Brent Simmons, of NetNewsWire fame, doesn’t appear to be particularly worried about the precedent that Apple is setting (despite all the chatter about his product, NetNewsWire, being threatened by Safari RSS). However, he notes briefly that it would have been good PR for Apple to acknowledge Konfabulator, and “worth ten times the price they would have paid.”

To continue my long tradition of citing friends here at ATPM, Chris Turner says that in light of its massive resource bloat per widget it wasn’t ever worth it to use Konfabulator, whereas Dashboard might just be as long as it doesn’t eat RAM for breakfast.

It’s well worth considering that Microsoft intended for the browser to extend to the desktop with Windows 98, and that now Apple is asking Safari to do the same thing now, at least according to Todd Dominey. This would make Dashboard like ActiveX controls, which ultimately lock end users into Internet Explorer; can Apple corral those Dashboard-only XHTML extensions out of the Web? Dave Hyatt says yes, and reminds that Dashboard is really more like XUL/XPCOM (from the Mozilla project) than like ActiveX; he also informs us—the unwashed masses—that the plug-in that makes all of this tick will not be available in Safari or WebCore regardless. So at least, no anti-choice, security-risk problems forthcoming.

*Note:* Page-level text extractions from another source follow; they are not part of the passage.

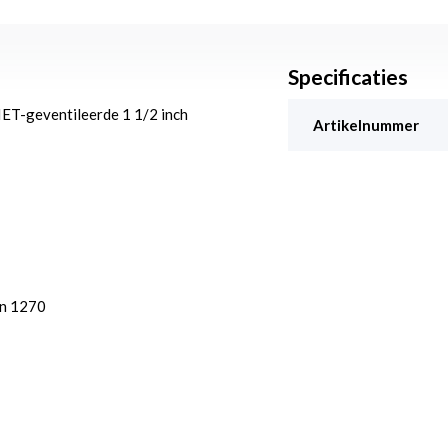
Specificaties
ET-geventileerde 1 1/2 inch
Artikelnummer
en 1270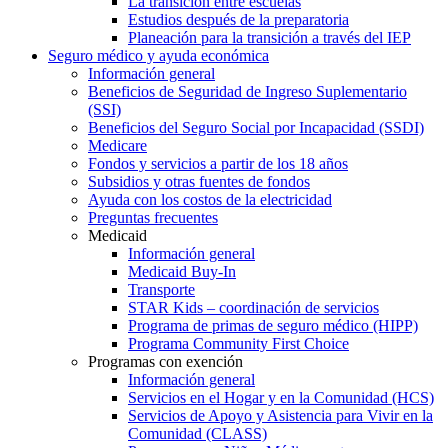
La transición entre escuelas
Estudios después de la preparatoria
Planeación para la transición a través del IEP
Seguro médico y ayuda económica
Información general
Beneficios de Seguridad de Ingreso Suplementario
(SSI)
Beneficios del Seguro Social por Incapacidad (SSDI)
Medicare
Fondos y servicios a partir de los 18 años
Subsidios y otras fuentes de fondos
Ayuda con los costos de la electricidad
Preguntas frecuentes
Medicaid
Información general
Medicaid Buy-In
Transporte
STAR Kids – coordinación de servicios
Programa de primas de seguro médico (HIPP)
Programa Community First Choice
Programas con exención
Información general
Servicios en el Hogar y en la Comunidad (HCS)
Servicios de Apoyo y Asistencia para Vivir en la
Comunidad (CLASS)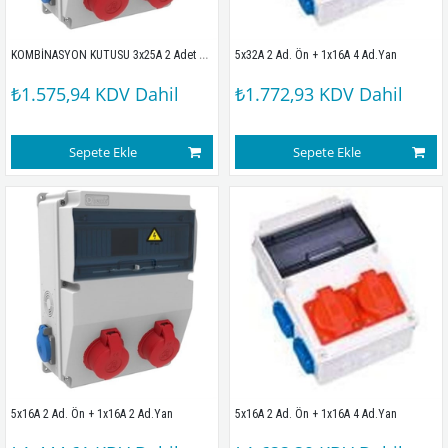
KOMBİNASYON KUTUSU 3x25A 2 Adet Ön + 1x16A 2 Adet Yan
5x32A 2 Ad. Ön + 1x16A 4 Ad.Yan
₺1.575,94
KDV Dahil
₺1.772,93
KDV Dahil
Sepete Ekle
Sepete Ekle
5x16A 2 Ad. Ön + 1x16A 2 Ad.Yan
5x16A 2 Ad. Ön + 1x16A 4 Ad.Yan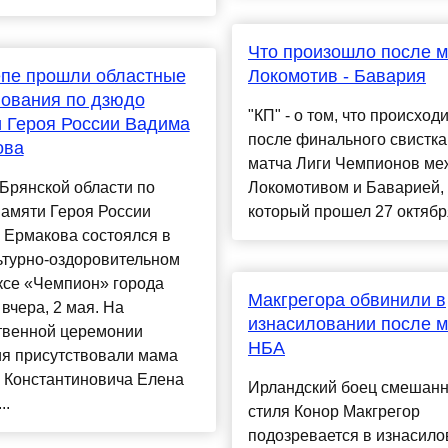
Что произошло после м
епе прошли областные
Локомотив - Бавария
ования по дзюдо
"КП" - о том, что происход
 Героя России Вадима
после финального свистка
ова
матча Лиги Чемпионов ме
Брянской области по
Локомотивом и Баварией,
памяти Героя России
который прошел 27 октября
 Ермакова состоялся в
ьтурно-оздоровительном
ксе «Чемпион» города
Макгрегора обвинили в
вчера, 2 мая. На
изнасиловании после м
твенной церемонии
НБА
ия присутствовали мама
 Константиновича Елена
Ирландский боец смешанн
..
стиля Конор Макгрегор
подозревается в изнасил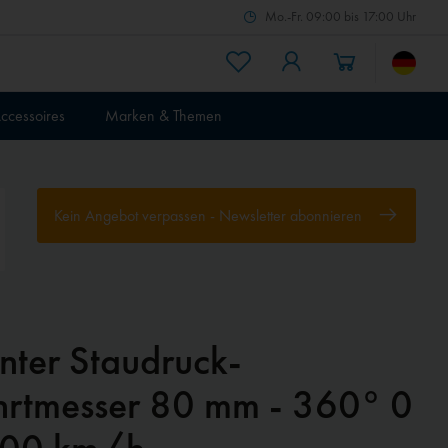
Mo.-Fr. 09:00 bis 17:00 Uhr
ccessoires
Marken & Themen
Kein Angebot verpassen - Newsletter abonnieren
nter Staudruck-
hrtmesser 80 mm - 360° 0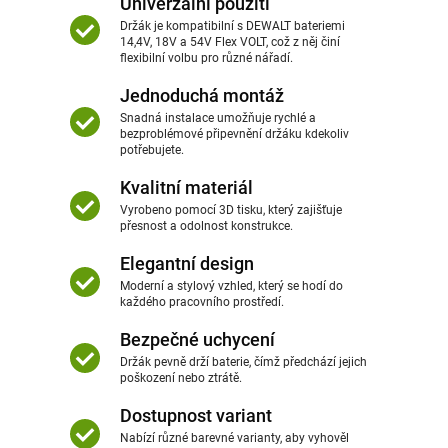
Univerzální použití
Držák je kompatibilní s DEWALT bateriemi
14,4V, 18V a 54V Flex VOLT, což z něj činí
flexibilní volbu pro různé nářadí.
Jednoduchá montáž
Snadná instalace umožňuje rychlé a
bezproblémové připevnění držáku kdekoliv
potřebujete.
Kvalitní materiál
Vyrobeno pomocí 3D tisku, který zajišťuje
přesnost a odolnost konstrukce.
Elegantní design
Moderní a stylový vzhled, který se hodí do
každého pracovního prostředí.
Bezpečné uchycení
Držák pevně drží baterie, čímž předchází jejich
poškození nebo ztrátě.
Dostupnost variant
Nabízí různé barevné varianty, aby vyhověl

The most exciting thing to see about Dashboard was a collection of widgets from WWDC that Erik Veland put together; unfortunately, he was forced to take them down by Apple Legal. You might still be able to find them somewhere else, though, if you want to take a look (the JavaScript was pretty slick, if memory serves).

All right, enough on Dashboard. What else happened in the news this month? Not much, as far as the Mac blogosphere is concerned. Of interest may be:

It looks like that’s a wrap for this month. I’m going to be taking August (September’s issue) off, as the work schedule at my summer job is making life increasingly difficult to write, but I’ll look forward to seeing you all again the first of October!